Ольга же только вздыхала тихонько, отворачиваясь к стенке сруба лицом. Она не знала, сколько ей доведется провести годин черницей в этих стенах, но точно ведала одно — этих годин будет отмеряно немного. Своими ушами невольно слышала разговор матушки Полактии и сестры Иларии, прежде чем та обет молчания дала годичный. Она в тот день была поставлена исполнять работу сестры Алексии, что была за пономаря при монастырской церкви, и выметала сор нечистый из храма, когда мимо распахнутых дверей, чтобы пустить внутрь свежего утреннего воздуха, прошли игуменья и монахиня.

— … душа болит моя за грех этот, — проговорила сестра Илария. — Ведь таим же, матушка.

— А как открыть ей? Она нынче не помнит ничего из жизни своей, знать, так Господь распорядился, даруя ей это благо не разуметь. Бог даст и проживет она долгонько. И меня переживет, кто ведает!

— Но, матушка, в праве ли мы…?

— Пусть не знает! Я так решила. К чему ей, еще не отошед от жизни прежней, не приняв того, что доля принесла, еще и эта забота? Два лета — долгий срок. Глядишь, и переменится все. Главное, не забывай ей настои от сухотной {5} или, как там ее, давать. А там на все воля Его.

— Так ведь травы эти и…

— Илария, к чему мы речи эти ведем? Или ты забылась? Не первый же год черницей ходишь, где послушание твое? Я же сказала тебе, что… — говорящие уже удалились от дверей, и Ольга более ничего не услышала.

Кому-то, кто не знал того, что Ольга ведала, этот разговор ничего не открыл бы. Но ее мир он перевернул с ног на голову в тот же миг. Так вот, отчего ее отослали сюда родичи! Умирать! Ведь это о ней, Ольге, велся разговор между игуменьей и сестрой Иларией. Ведь это у нее была сухотная, от которой она исправно принимала настойки и отвары, что творила для нее больничная сестра, когда собственный запас, что был отпущен Ольге с собой, весь вышел.

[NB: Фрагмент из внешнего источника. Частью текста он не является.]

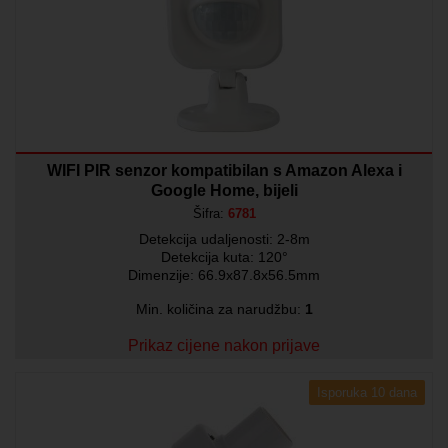
WIFI PIR senzor kompatibilan s Amazon Alexa i
Google Home, bijeli
Šifra:
6781
Detekcija udaljenosti: 2-8m
Detekcija kuta: 120°
Dimenzije: 66.9x87.8x56.5mm
Min. količina za narudžbu:
1
Prikaz cijene nakon prijave
Isporuka 10 dana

Два года. Это так долго, но в то же время так мало. И эти годы она проведет здесь, в этом монастыре, затерянном среди густых лесов, куда летней порой невозможно было отыскать путь. Среди сестер еще было живо воспоминание о том, как ушла из обители белица, отданная сюда против воли, не смирилась с судьбой своей. Да заплутала она в чаще лесной. Несколько седмиц водил ее леший, пока не нашла она свой вечный приют под деревом лесным. Ее тело нашли холопы, что приступили к грибной охоте спустя некоторое время, принесли его в монастырь. Матушка Полактия велела схоронить ослушницу слегка в стороне от остальных усопших и погребенных в монастыре белиц и сестер. Но в то же время крест над ее могилой был самый большой, будто в напоминание, что нет отсюда хода тем, кто в обители не желает оставаться, что кладбище станет последним пристанищем для всех, кто переступил ворота монастырские. Вот и Ольга ляжет там со временем.

Ольга вдруг очнулась от своих невеселых мыслей и обнаружила, что уже давно скрылся солнечный луч с деревянных досок пола кельи. Она подняла глаза и заметила, что за оконцем уже сгустились сумерки. Знать, сильно осерчала матушка Полактия за проступок ее. Не пристало белице красой своей в ручье любоваться, не дело это было совсем.

Пропустила Ольга службу, никто не пришел, не позвал ее, не проверил, где задержалась она. Или это было сделано нарочно, чтобы подольше белица на коленях постояла да воскресила в памяти житие святых, чтобы их благочестие примером стало для нее?

Она не успела подняться с колен, как вдруг за окном тихий мирок монастыря взорвался криками, женским визгом, гоготом мужским и другим шумом, что заставил Ольгу замереть в испуге. Оконце было высоко для ее роста, и даже приподнявшись на цыпочки, она бы не увидела того, что могло происходить ныне там, на дворе. Потому она только замерла, прислушиваясь, повинуясь внутреннему голосу, что приказал остаться там, где она стояла, укрываясь в темноте кельи.